THE DENIALS are loud and resounding. The American Israel Public Affairs Committee called allegations that the American Jewish lobby received secret information about U.S. policy on Iran from a Pentagon analyst, and passed it onto Israel, "baseless and false." The government of Israel was just as emphatic about the charge: "false and outrageous." The reported FBI investigation touched a nerve. It raised the specter of divided loyalties, Israel spying on its chief ally and benefactor, mudslinging at a pro-Israel president on the eve of his renomination.

There's plenty there to provoke alarming headlines, sharp rhetoric and legitimate cause for concern -- if the allegations prove true. Iran's nuclear program poses a threat to the United States and Israel, though for the Americans it's strategic and for the Israelis it's considerably more immediate. Tehran's insistence on producing nuclear material has pushed Israel to threaten a strike on an Iranian nuclear facility. In 1981, Israel took out Iraq's nuclear reactor to quell similar ambitions.

Yet an Iranian-Israeli face-off would have devastating consequences for the West and for the Islamic world.

The reports about Pentagon analyst Lawrence Franklin, who is at the center of the investigation, are contradictory.
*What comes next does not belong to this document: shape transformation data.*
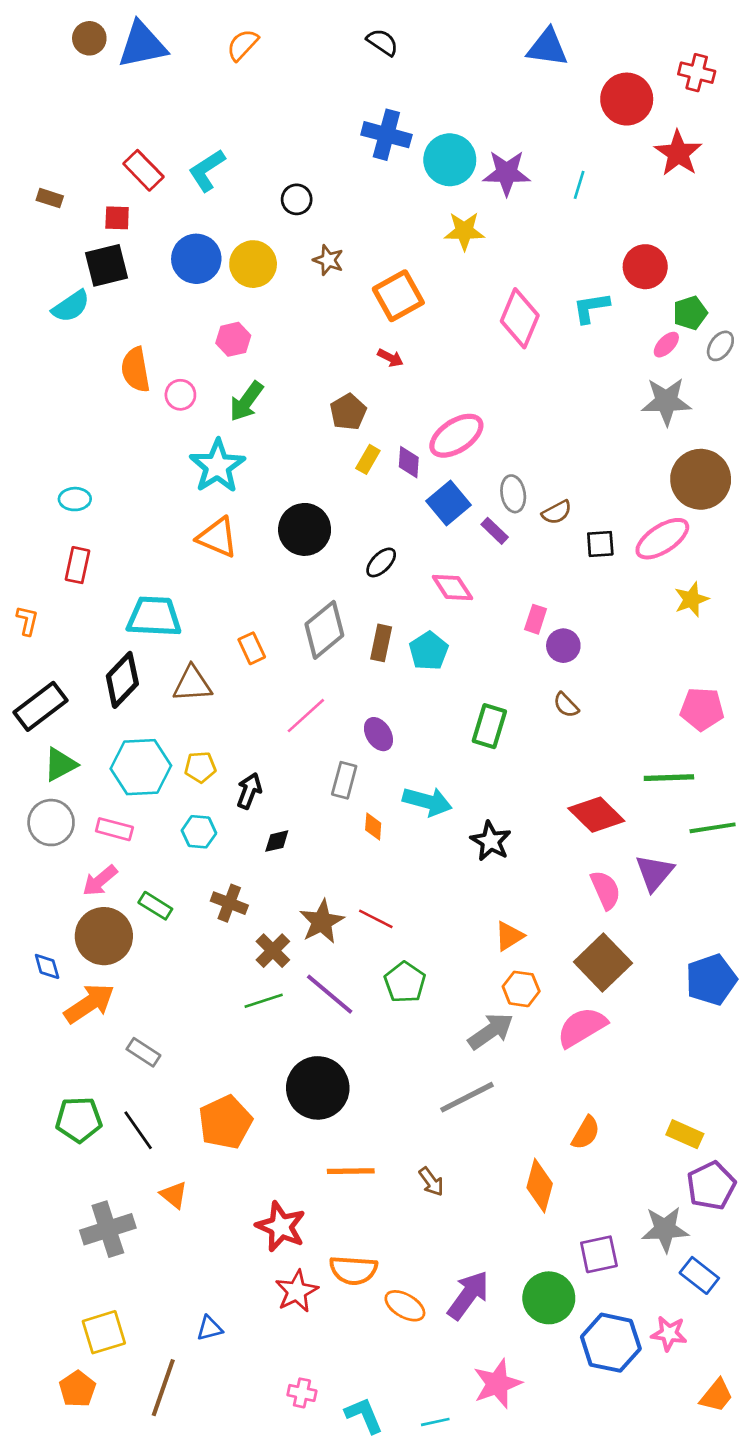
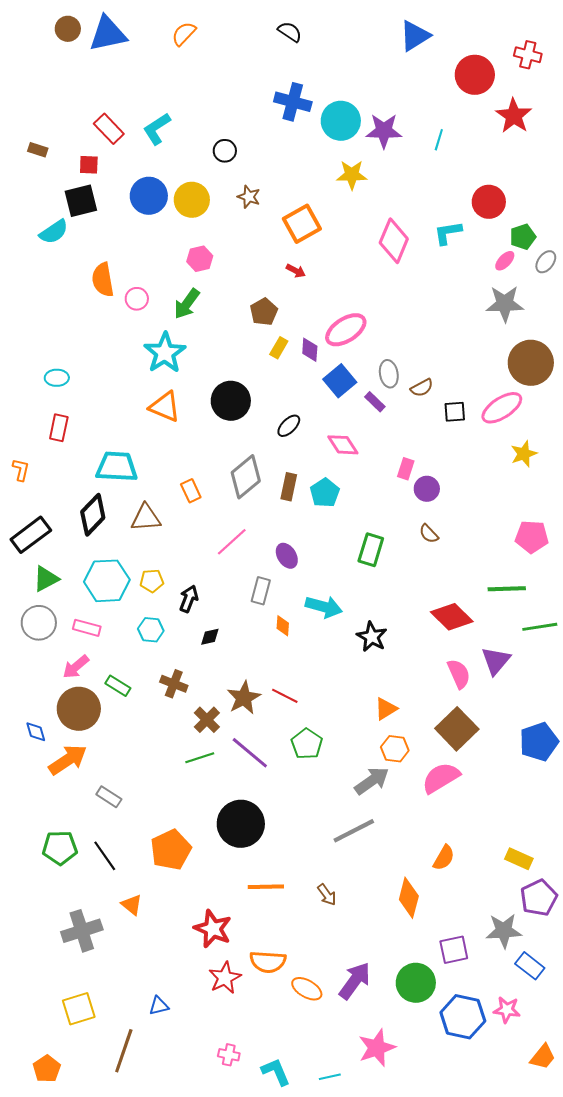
blue triangle: (547, 48) -> (415, 36), turned -40
pink hexagon: (233, 339) -> (200, 259), moved
orange pentagon: (77, 1389) -> (47, 1069), moved

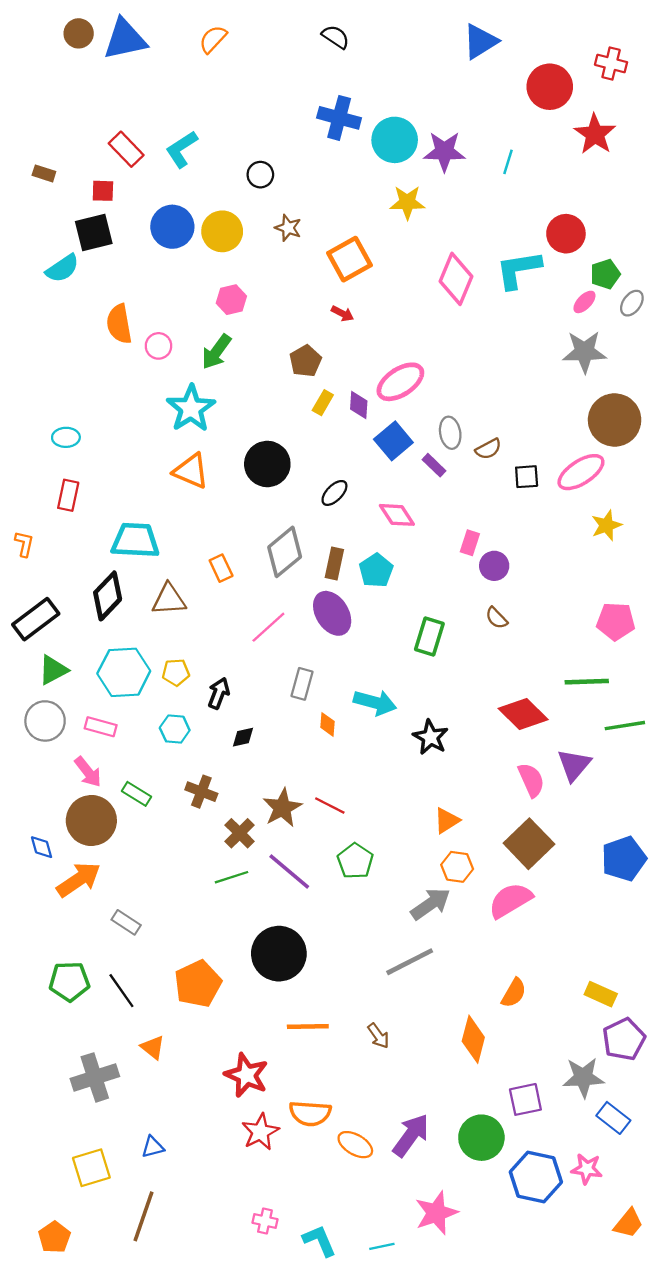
cyan L-shape: (448, 233) -> (518, 270), size x1.4
purple ellipse: (287, 556) -> (332, 613), moved, size x1.5
pink arrow: (76, 667) -> (88, 772), turned -88
blue triangle: (159, 1006) -> (153, 1147), moved

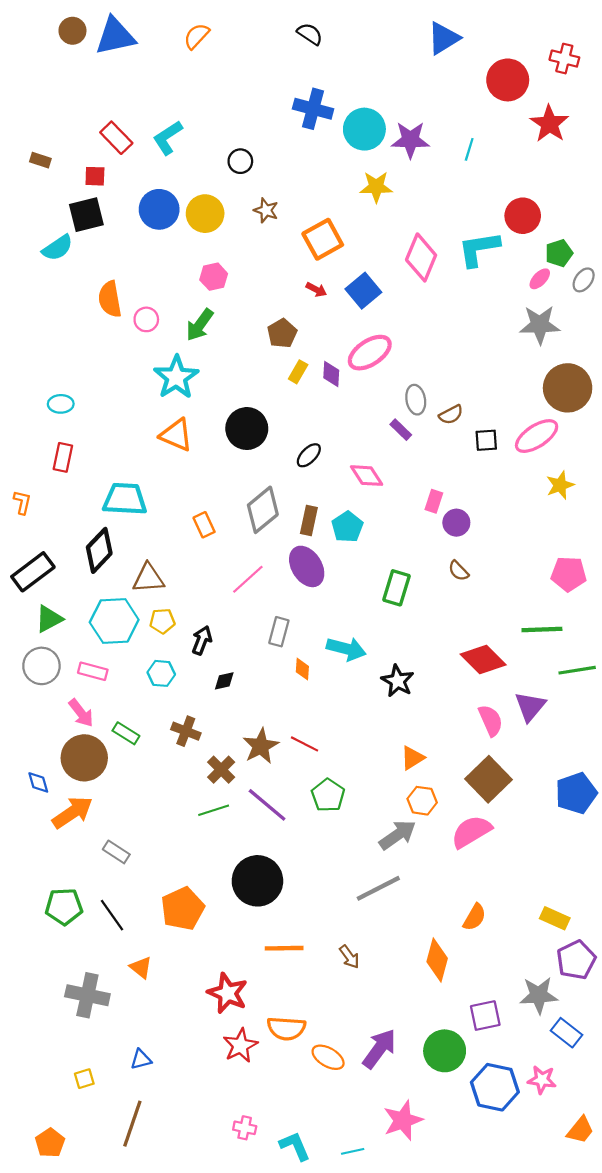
blue square: (393, 441) -> (363, 291), moved
brown triangle: (169, 599) -> (148, 578), moved
gray cross: (95, 1077) -> (87, 995), turned 30
yellow square: (91, 1168) -> (84, 1079), size x0.6

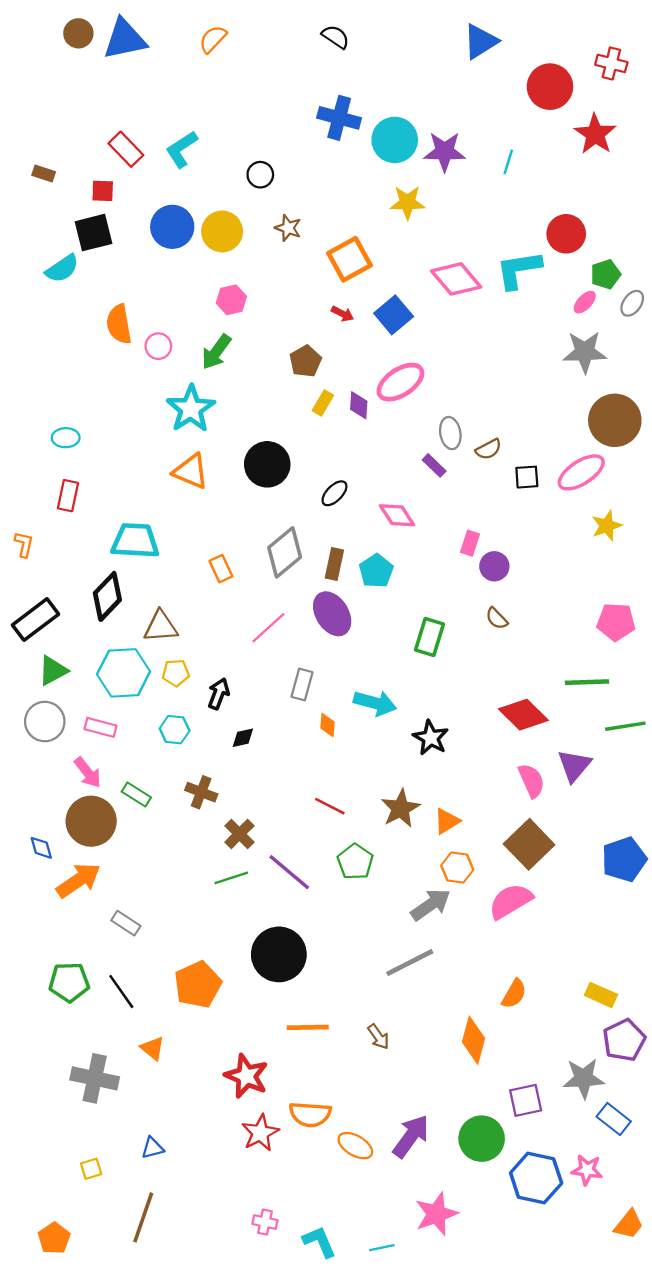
pink diamond: (421, 257) -> (456, 279), turned -63
brown star: (261, 746) -> (400, 808), moved

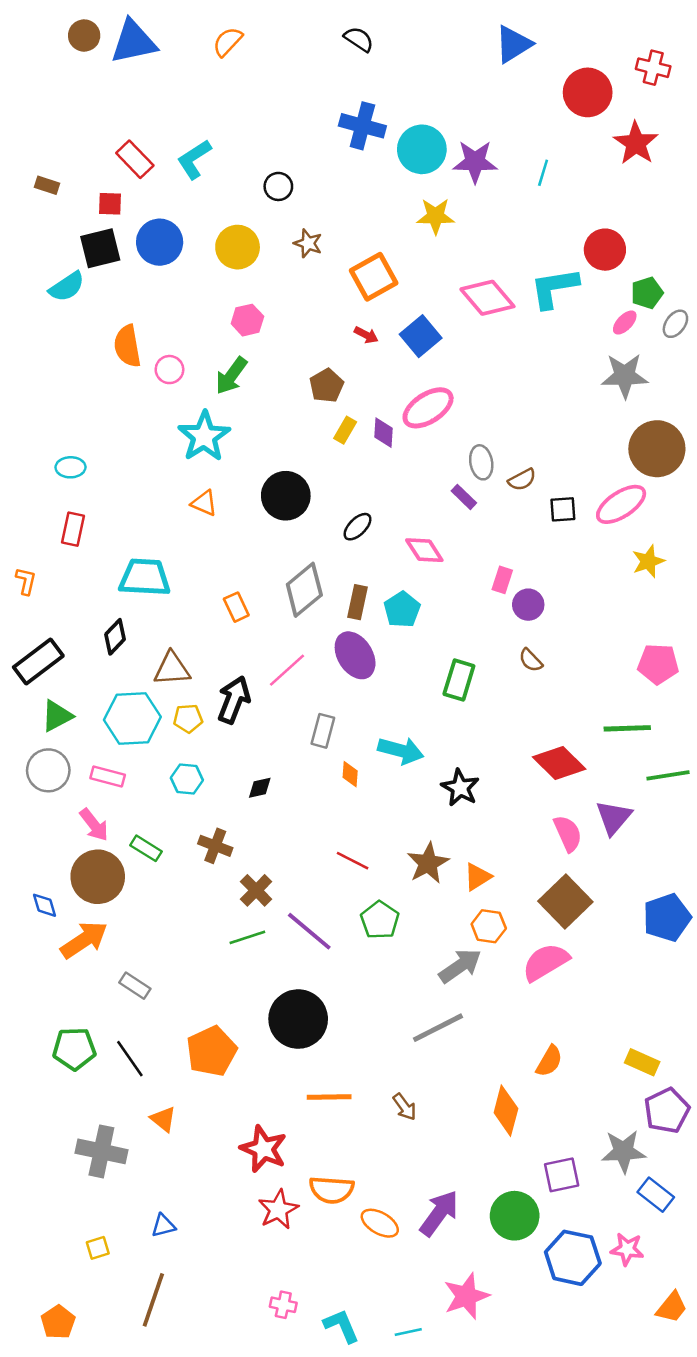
blue circle: (172, 227) -> (160, 242), moved
orange triangle: (191, 471) -> (204, 503), size x0.7
black diamond: (107, 596) -> (115, 637), size x0.7
black arrow: (219, 694) -> (234, 700), moved, size x1.4

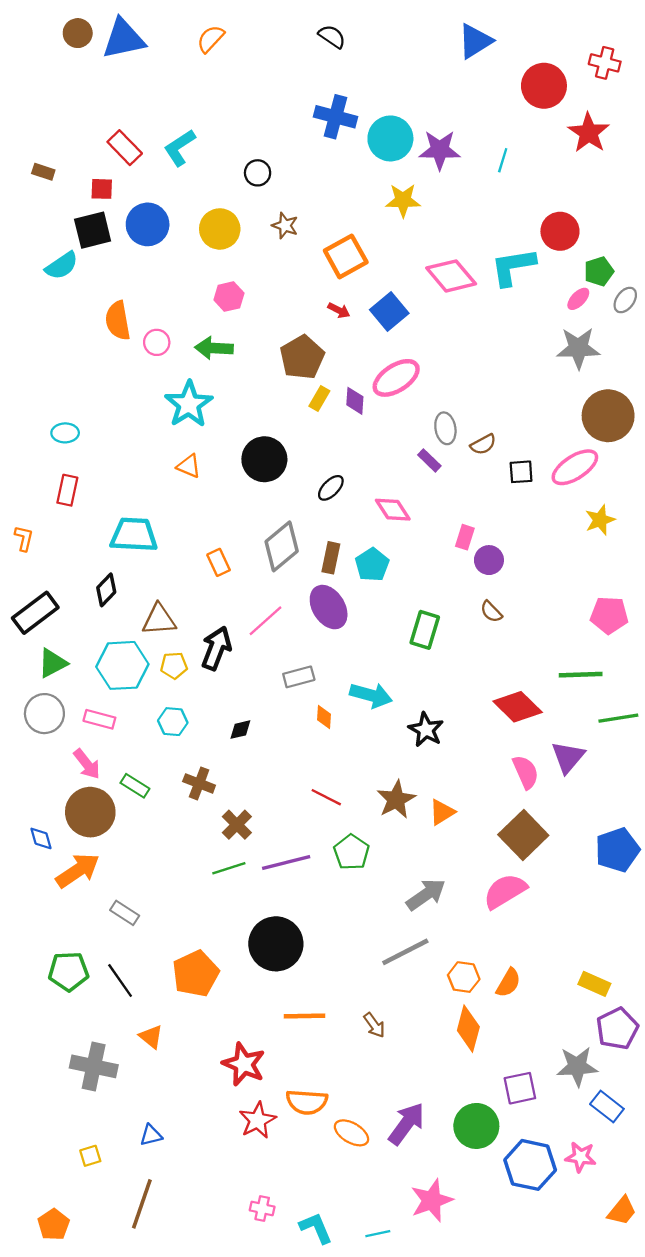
green arrow: (231, 376) -> (214, 348), turned 57
brown pentagon: (327, 386) -> (302, 357), size x1.4
gray rectangle: (323, 731) -> (299, 677), turned 60
orange hexagon: (489, 926) -> (464, 977), moved
purple line: (309, 931) -> (286, 863), turned -54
But the fact that he works in a policy office overseen by the ideological Douglas J. Feith clouds the issue. Mr. Feith is a controversial neo-conservative who trumpeted the fall of Saddam Hussein as an engine for democracy in the Mideast. He was an ardent champion of Ahmad Chalabi, the discredited Iraqi expatriate now thought to have had links to Iranian intelligence.

The contradictions also extend to Israel. President Bush is such an unabashed supporter of Israeli Prime Minister Ariel Sharon that it's unfathomable that Israel couldn't get information on U.S.-Iranian policy if it asked. Would it risk an espionage scandal like the Pollard affair of 1985?

What's ironic is that if the espionage allegations are true, Israel will have likely confirmed that the United States in fact has no coherent or cogent policy on Iran. And the need for one is urgent, given Iran's nuclear ambitions and its less-than-candid dealings with international atomic energy inspectors. The campaign of Democratic presidential candidate John Kerry has unveiled its plan to persuade Iran to give up its nuclear weapons capability -- it would retain its nuclear energy plants in exchange for any nuclear bomb-making fuel.

Mr. Bush has painted himself into a corner with his harsh position on Iran and its inclusion in the "axis of evil." The International Atomic Energy Agency is expected in early September to release its report on Iran's nuclear program. Mr. Bush should be prepared to respond with a substantive plan to engage Iran instead of his usual, polarizing rhetoric.